Édition limitée de 5000 bouteilles, le Glenmorangie Milsean est la septième édition limitée de la gamme « Private Edition » après l’expression Tùsail de 2015. Glenmorangie Milsean (qui signifie « douceur » en gaélique écossais et se prononce « meel-shawn »).Le Master blender Dr Bill Lumsden et son équipe ont exploré une nouvelle fois les subtilités de la maturation du whisky avec une finition particulière pour cette nouvelle édition 2016 qui est une référence aux merveilleuses boutiques de confiserie d’antan avec leurs bocaux garnis de sucreries, caramel, fruits confits et leurs parfums inoubliables. Après une première maturation en fûts de Bourbon, Glenmorangie Milsean a été transféré dans des fûts originaux ayant servi auparavant au vieillissement du vin rouge de la région de Douro au Portugal préalablement toastés-grillés afin d’apporter une complexité différente pour cette expression.

André 89%
OK, avec sa présentation de cirque tiré des années 20 et de boite à popcorn, je ne sais pas trop à quoi m’attendre… C’est définitivement un des emballages les plus laid des dernières années. Nez hyper fruité, shit, vraiment rond et sexy, avec une touche d’épices très discrète. Bordée de fruits sauvages, d’oranges sanguines. La bouche dévoile des saveurs plus soutenues de chêne et de cannelle fraiche râpée, les cerises noires, la pâte de fruits, les prunes et les dattes, puis les abricots et les oranges en finale de bouche. Le whisky est très sucré, collant, presque gommant en bouche. Certains crieront au whisky dénaturé mais personnellement j’adore l’effet du wine cask sans la sensation tannique retrouvée chez certains whiskies du même type.
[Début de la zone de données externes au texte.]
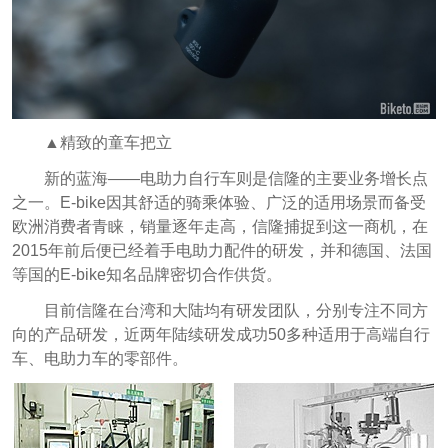
▲精致的童车把立
新的蓝海——电助力自行车则是信隆的主要业务增长点
之一。E-bike因其舒适的骑乘体验、广泛的适用场景而备受
欧洲消费者青睐，销量逐年走高，信隆捕捉到这一商机，在
2015年前后便已经着手电助力配件的研发，并和德国、法国
等国的E-bike知名品牌密切合作供货。
目前信隆在台湾和大陆均有研发团队，分别专注不同方
向的产品研发，近两年陆续研发成功50多种适用于高端自行
车、电助力车的零部件。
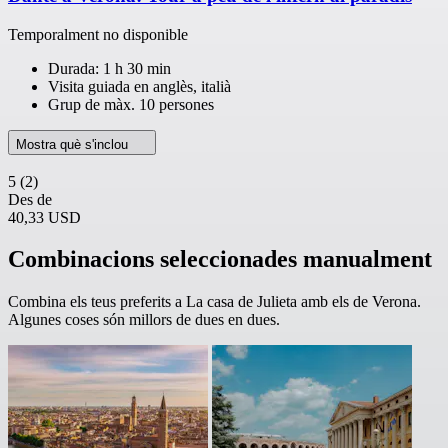
Temporalment no disponible
Durada: 1 h 30 min
Visita guiada en anglès, italià
Grup de màx. 10 persones
Mostra què s'inclou
5
(2)
Des de
40,33 USD
Combinacions seleccionades manualment
Combina els teus preferits a La casa de Julieta amb els de Verona.
Algunes coses són millors de dues en dues.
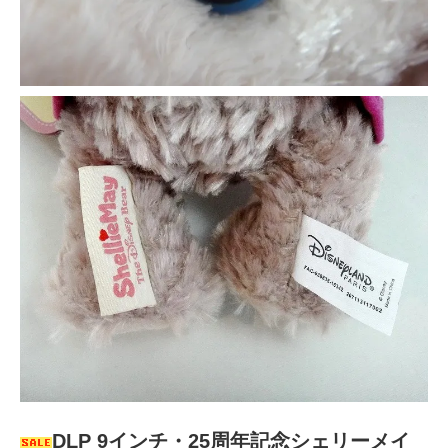
DLP 9インチ・25周年記念シェリーメイ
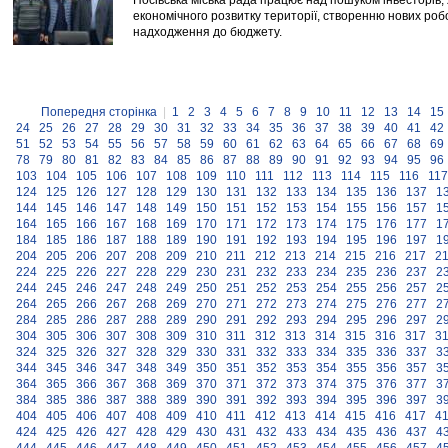
Носівська міська рада працює над пошуком інвесторів,
економічного розвитку території, створенню нових роб
надходження до бюджету.
Попередня сторінка
|
1
2
3
4
5
6
7
8
9
10
11
12
13
14
15
24
25
26
27
28
29
30
31
32
33
34
35
36
37
38
39
40
41
42
51
52
53
54
55
56
57
58
59
60
61
62
63
64
65
66
67
68
69
78
79
80
81
82
83
84
85
86
87
88
89
90
91
92
93
94
95
96
103
104
105
106
107
108
109
110
111
112
113
114
115
116
117
124
125
126
127
128
129
130
131
132
133
134
135
136
137
1
144
145
146
147
148
149
150
151
152
153
154
155
156
157
1
164
165
166
167
168
169
170
171
172
173
174
175
176
177
1
184
185
186
187
188
189
190
191
192
193
194
195
196
197
1
204
205
206
207
208
209
210
211
212
213
214
215
216
217
2
224
225
226
227
228
229
230
231
232
233
234
235
236
237
2
244
245
246
247
248
249
250
251
252
253
254
255
256
257
2
264
265
266
267
268
269
270
271
272
273
274
275
276
277
2
284
285
286
287
288
289
290
291
292
293
294
295
296
297
2
304
305
306
307
308
309
310
311
312
313
314
315
316
317
3
324
325
326
327
328
329
330
331
332
333
334
335
336
337
3
344
345
346
347
348
349
350
351
352
353
354
355
356
357
3
364
365
366
367
368
369
370
371
372
373
374
375
376
377
3
384
385
386
387
388
389
390
391
392
393
394
395
396
397
3
404
405
406
407
408
409
410
411
412
413
414
415
416
417
4
424
425
426
427
428
429
430
431
432
433
434
435
436
437
4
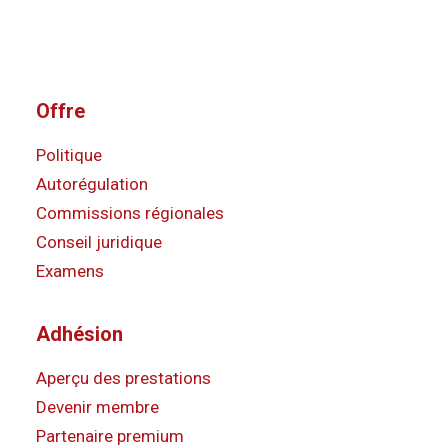
Offre
Politique
Autorégulation
Commissions régionales
Conseil juridique
Examens
Adhésion
Aperçu des prestations
Devenir membre
Partenaire premium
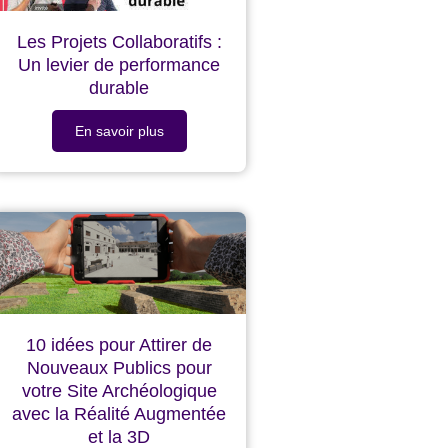
Les Projets Collaboratifs :
Un levier de performance
durable
En savoir plus
10 idées pour Attirer de
Nouveaux Publics pour
votre Site Archéologique
avec la Réalité Augmentée
et la 3D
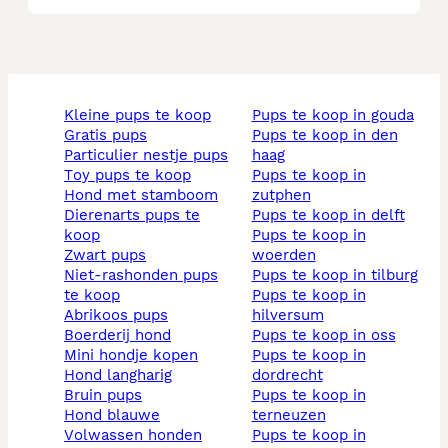
kleine pups te koop
pups te koop in gouda
gratis pups
pups te koop in den
particulier nestje pups
haag
toy pups te koop
pups te koop in
hond met stamboom
zutphen
dierenarts pups te
pups te koop in delft
koop
pups te koop in
zwart pups
woerden
niet-rashonden pups
pups te koop in tilburg
te koop
pups te koop in
abrikoos pups
hilversum
boerderij hond
pups te koop in oss
mini hondje kopen
pups te koop in
hond langharig
dordrecht
bruin pups
pups te koop in
hond blauwe
terneuzen
volwassen honden
pups te koop in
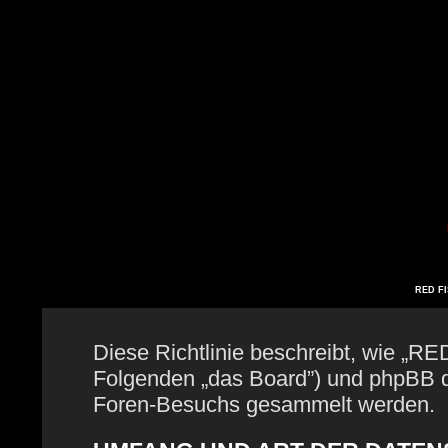
RED FIS
Diese Richtlinie beschreibt, wie „RE
Folgenden „das Board”) und phpBB 
Foren-Besuchs gesammelt werden.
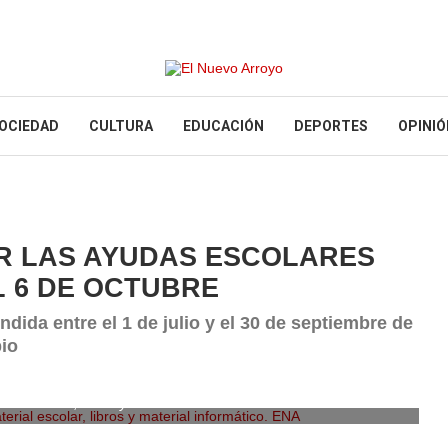
OCIEDAD
CULTURA
EDUCACIÓN
DEPORTES
OPINIÓ
AR LAS AYUDAS ESCOLARES
L 6 DE OCTUBRE
dida entre el 1 de julio y el 30 de septiembre de
pio
ial escolar, libros y material informático. ENA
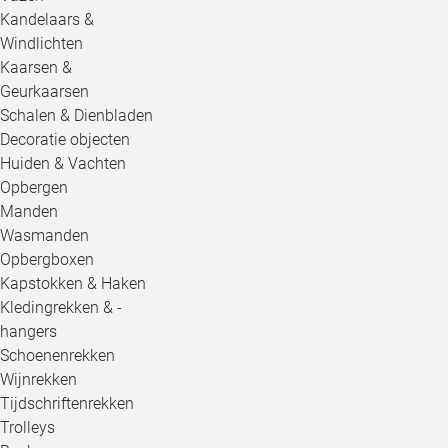
Kandelaars &
Windlichten
Kaarsen &
Geurkaarsen
Schalen & Dienbladen
Decoratie objecten
Huiden & Vachten
Opbergen
Manden
Wasmanden
Opbergboxen
Kapstokken & Haken
Kledingrekken & -
hangers
Schoenenrekken
Wijnrekken
Tijdschriftenrekken
Trolleys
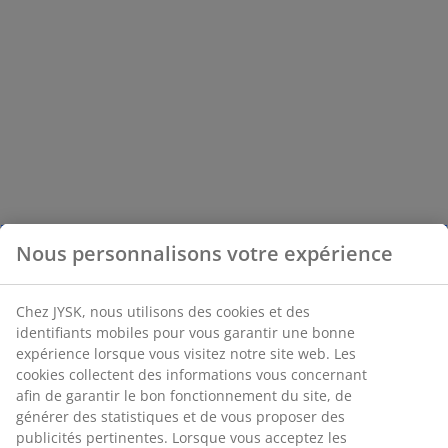
Nous personnalisons votre expérience
Chez JYSK, nous utilisons des cookies et des
identifiants mobiles pour vous garantir une bonne
expérience lorsque vous visitez notre site web. Les
cookies collectent des informations vous concernant
afin de garantir le bon fonctionnement du site, de
générer des statistiques et de vous proposer des
publicités pertinentes. Lorsque vous acceptez les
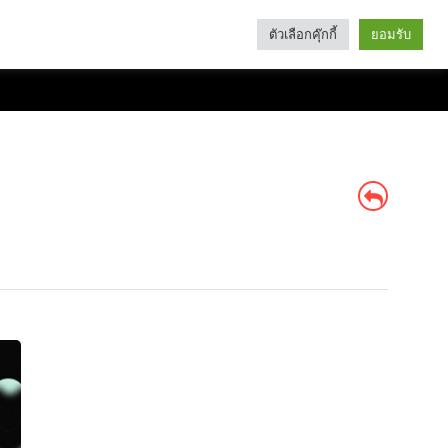
ตัวเลือกคุ๊กกี้
ยอมรับ
Search
Categories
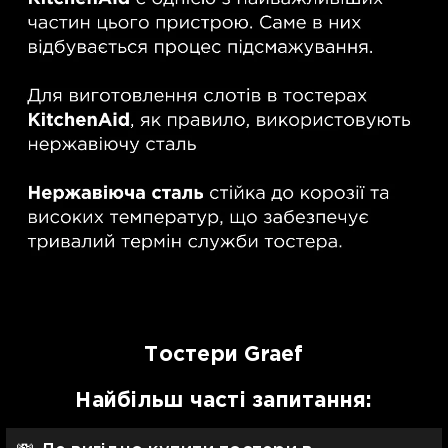
Тостери Graef
Найбільш часті запитання:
La texture est classy et très moelleuse, on a l’impression de se faire donner un gros calin en mettant notre tête entre les lolos de sa conjointe. En lisant les infos sur la boite, ce whisky goûte effectivement aussi les bonbons… et le chocolat. La finale est bien longue malgré les saveurs si douces, petite morsure d’épices et la texture onctueuse. J’aime beaucoup.

Patrick 87%
Complexe et bien balancé, un peu trop sucré à mon goût, mais bon, c’était l’objectif visé. Il saura plaire à l’amateur de Glenmorangie à la dent sucrée. Nez : Parfum sucré et de fruits frais, avec des notes de cassonade, du caramel, de la canne à sucre et finalement, des fruits mûrs et du sucre d’orge. Bouche : Sucre d’orge brûlant, chêne brûlé, épices, caramel, cerises, orange et prunes. Très complexe. Finale : Longue et complexe.

Glenmorangie Nectar d’Òr

46% alc./vol.
Après l’appellation Margaux et plus précisément le Château idoine, Bill Lumsden, en charge du vieillissement chez Glenmorangie, s’est rendu dans un prestigieux Château du vignoble de Sauternes pour nous concocter cette version qui porte brillamment son nom : Nectar d’Òr.

André 89%
Vous serez subjugués par la beauté, la subtilité et la délicatesse de cet embouteillage. Le mélange subtil de fruits – oranges, fruits de la passion, kumquats- enveloppe la langue et le palais. L’apport fugace d’alcool (46%) apporte un p’tit « boost » très intéressant et la sensation globale émanant de l’ensemble vous bercera de satisfaction. 89%

Patrick 90%
Enfin! Depuis plus d’un an je salive à lire des critiques dithyrambiques au sujet de ce whisky… Le sauternes nous saute au nez avec un sucre et des raisins très puissants. Le goût marqué par le sucre et le raisin s’adoucit à chaque gorgée pour laisser en finale un goût rappelant le vin de glace, le pineau des Charente et l’hydromel. Exquis et délicieux.

Martin 93%
Une fois le verre levé à la lumière, ce scotch arbore une belle robe dorée à l’image de som nom. Nez: Même avec le nez à plus d’un pied du verre, les raisins et le sucre nous saisissent. Une fois dedans, assaut de sauternes, chêne grillé et brioche à la cannelle. Bouche: Plénitude en bouche. Overdose de miel, de fruits, de fleurs, de malt. Un vrai feu d’artifice qui donne la joie de vivre. Finale: L’orge nous conduit vers un chausson aux pommes chassé par un verre de cidre de glace. Équilibre: Excellente idée cette finition en fûts de sauternes. Dommage qu’il soit un si bel additif à ma fondue au fromage, ça en laisse moins pour boire.

RV 87.5%
Très vanillé et boisé au nez, mais la puissance du 46% se fait sentir, avec un miel vert et très très doux. En bouche, le miel explose mais se transforme jusqu’au début de la finale, altérée par le vin. En gorge, le vin et le miel explose mais se calme en retournant vers la vanille, toutefois plus sucrée qu’au nez. L’aftertaste chaud et assez long se compare à un repas cambodgien épicé souhait et réconfortant. Et même si je préfère de loin le thaï (lire ici les vins de sauternes sont loin d’être mes bouteilles de prédilection), c’est un repas plus que digestible, probablement encore plus apprécié des aficionado de la vigne.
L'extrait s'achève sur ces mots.